(Original post here on my old blog)
Originally uploaded by pteronophobia182.
The ongoing conversation about communities, networks, groups and individuals is always fascinating to me. I deeply appreciate the new possibilities unearthed for networks in the digital era, the flexibility personalization allows the individual, particularly for self directed learning, but I cannot let go of this voice inside of me that affirms and reaffirms the value of community. Particularly of community in the larger contexts of networks and individuals. They are a productive and interdependent set of forms; an ecosystem.
Martin Dugage wrote:
Why is it that the strongest advocates of a networked economy fail to see the importance of communities, which they wrongly equate to social networks?
Perhaps our resistance or worries about community may come from the fact that communities are like dancing with fire. There is something exciting and beautiful about them. When we have sufficient practice, we can dance with fire. When we don’t we get burned. They can and are both “heaven and hell.” But we can do things within them that most of us simply cannot do alone.
This is just a simple analogy and full of holes, but it just came to me when I saw this picture of my niece, Ayala, fire dancing.
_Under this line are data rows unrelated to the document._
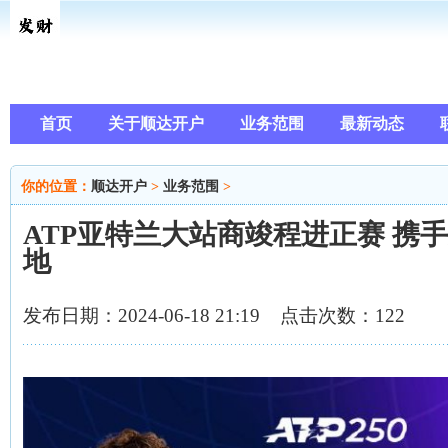
首页
关于顺达开户
业务范围
最新动态
你的位置：
顺达开户
>
业务范围
>
ATP亚特兰大站商竣程进正赛 携
地
发布日期：2024-06-18 21:19 点击次数：122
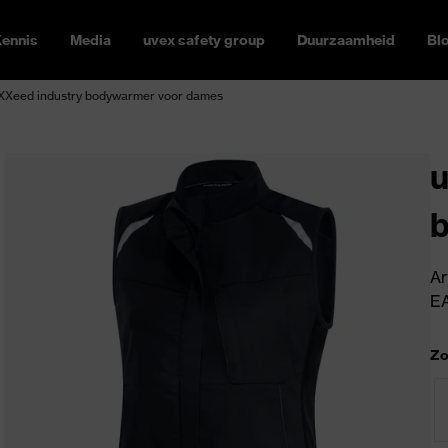
ennis
Media
uvex safety group
Duurzaamheid
Bl
XXeed industry bodywarmer voor dames
u
Ar
E
Zo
And not just fire dancing alone, but with others. With her community of fire dancers. Have they ever “burned” each other? I’d hazard a guess of “yes.” But in that quick burn, comes learning (hopefully!).
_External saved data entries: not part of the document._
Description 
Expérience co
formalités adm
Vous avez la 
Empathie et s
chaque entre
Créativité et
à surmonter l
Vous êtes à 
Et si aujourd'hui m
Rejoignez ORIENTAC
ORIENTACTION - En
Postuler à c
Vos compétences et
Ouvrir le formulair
Last week 18 of us gathered here in Setubal Portugal for 2 days of dialog about communities of practice and three days of working together for others. Three days of practicing together, as John Smith called it.
The last time we were together in such numbers was 5 years ago. We were a barely formed group them. I was struck this time of how much we had grown, both as individuals in our practices and as a group. We danced with fire better. It was a joy to reflect with some of the group about how I experienced their deeper practice and how they have nurtured their natural talents and energies into forces in their worlds.
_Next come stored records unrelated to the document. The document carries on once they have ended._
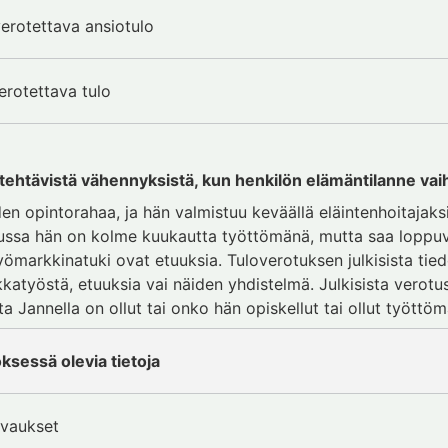
erotettava ansiotulo
erotettava tulo
 tehtävistä vähennyksistä, kun henkilön elämäntilanne vai
en opintorahaa, ja hän valmistuu keväällä eläintenhoitajak
lussa hän on kolme kuukautta työttömänä, mutta saa loppu
yömarkkinatuki ovat etuuksia. Tuloverotuksen julkisista tiedo
katyöstä, etuuksia vai näiden yhdistelmä. Julkisista verot
 Jannella on ollut tai onko hän opiskellut tai ollut työttöm
sessä olevia tietoja
rvaukset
We initially plotted to do this work for others, together, coordinated by Bev Trayner, to fund our gathering. It isn’t cheap to convene a F2F of a global community. Bev and I had had an informal conversation months ago about “how much would it cost to gather and who might want us to do something for them.” Bev, in her typical amazing way, created the connections and made it happen. (Note: don’t underestimate the amount of work, energy and reputation this takes. Bev gave with a depth and breadth that is hard to even calculate.)
This act of working together is not insignificant when you consider that we were doing work for real clients with little pre-planning. Last Friday we were in a van and two cars, split up into work groups and planned a series of workshops for that very afternoon where we would negotiate with a leadership team four workshops related to school librarians in Portugal, which these leaders would then offer to their wider, emergent community the next day. One of our team jokingly called it “van planning” – a new form!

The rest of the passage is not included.